Study Proves Fake News Won Trump the Election
A study from Ohio State found that fake news convinced 4% of voters not to vote for Clinton
The effect that fake news had on the 2016 election has been hotly debated over the last year and a half. UCOMM has covered the criticism that social media sites like Facebook have taken for failing to stop it and allowing stolen data to be used to target these ads. While the term “fake news” has gotten blown way out of proportion, with people like Trump using it to refer to any news that is negative for him, many do believe that this fake news had a significant impact on changing peoples votes. A new study by professors at Ohio State University may now have come up with a way to quantify that impact.
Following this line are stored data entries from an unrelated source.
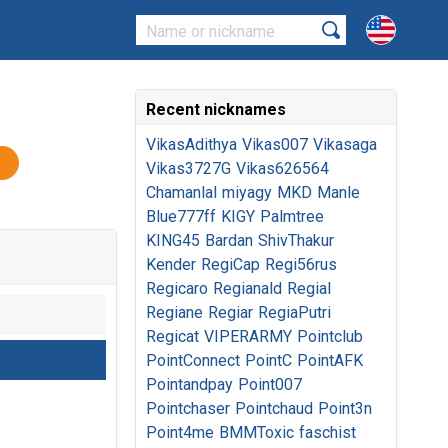
Recent nicknames
VikasAdithya
Vikas007
Vikasaga
Vikas3727G
Vikas626564
Chamanlal
miyagy
MKD
Manle
Blue777ff
KIGY
Palmtree
KING45
Bardan
ShivThakur
Kender
RegiCap
Regi56rus
Regicaro
Regianald
Regial
Regiane
Regiar
RegiaPutri
Regicat
VIPERARMY
Pointclub
PointConnect
PointC
PointAFK
Pointandpay
Point007
Pointchaser
Pointchaud
Point3n
Point4me
BMMToxic
faschist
The study found that fake news had a significant impact on the election, finding that if you were exposed to fake news you were 4x more likely to vote against Hillary Clinton or not vote at all. To determine this, the researchers gave 585 Obama supporters a 281-question survey. Of the people in the group, 23% did not vote for Clinton, either abstaining from voting or voting for another candidate. 10% said that their other vote was for Trump. As part of the 281 questions, the researchers placed three stories that were extremely popular during the campaign but were fake. Those stories were:
- Clinton was in “very poor health due to a serious illness”
- Pope Francis endorsed Trump
- Clinton approved weapons sales to Islamic jihadists, “including ISIS”
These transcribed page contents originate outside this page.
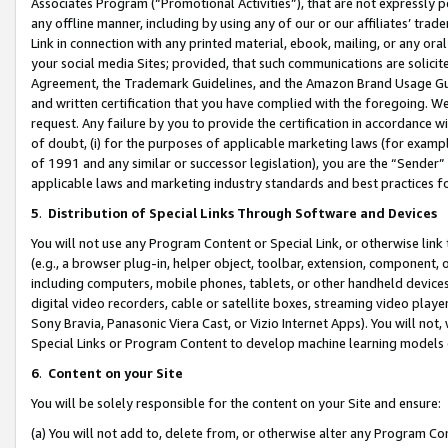
Associates Program (“Promotional Activities”), that are not expressly 
any offline manner, including by using any of our or our affiliates’ tr
Link in connection with any printed material, ebook, mailing, or any ora
your social media Sites; provided, that such communications are solicite
Agreement, the Trademark Guidelines, and the Amazon Brand Usage Guid
and written certification that you have complied with the foregoing. We w
request. Any failure by you to provide the certification in accordance w
of doubt, (i) for the purposes of applicable marketing laws (for exam
of 1991 and any similar or successor legislation), you are the “Sender”
applicable laws and marketing industry standards and best practices f
5
.
Distribution of Special Links Through Software and Devices
You will not use any Program Content or Special Link, or otherwise link 
(e.g., a browser plug-in, helper object, toolbar, extension, component, 
including computers, mobile phones, tablets, or other handheld devices 
digital video recorders, cable or satellite boxes, streaming video playe
Sony Bravia, Panasonic Viera Cast, or Vizio Internet Apps). You will not,
Special Links or Program Content to develop machine learning models 
6
.
Content on your Site
You will be solely responsible for the content on your Site and ensure:
(a) You will not add to, delete from, or otherwise alter any Program Co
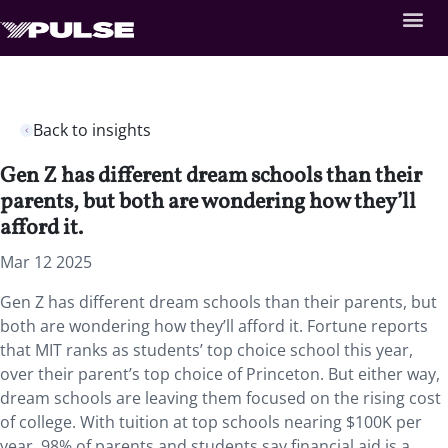
Back to insights
Gen Z has different dream schools than their
parents, but both are wondering how they’ll
afford it.
Mar 12 2025
Gen Z has different dream schools than their parents, but
both are wondering how they’ll afford it. Fortune reports
that MIT ranks as students’ top choice school this year,
over their parent’s top choice of Princeton. But either way,
dream schools are leaving them focused on the rising cost
of college. With tuition at top schools nearing $100K per
year, 98% of parents and students say financial aid is a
They then asked the people in the group to identify which of the stories were true. Overall about 25% of the Obama supporters said that at least one of the fake news stories were true. Of those that believed at least one of the fake news stories, only 61% voted for Clinton and if you believed two or three, that percentage dropped to only 17%. Of the people who believed none of the stories were true, 89% voted for Clinton.
This means that if you believed one of the fake news stories that the Russians and Trump pushed out during the campaign, you were significantly more likely to vote for someone other than Clinton. Clinton only lost Michigan, Pennsylvania, and Wisconsin by 77,744 votes or 0.6%, meaning that a 4% swing of voters voting against her or not showing up to polls could very well have cost her the election.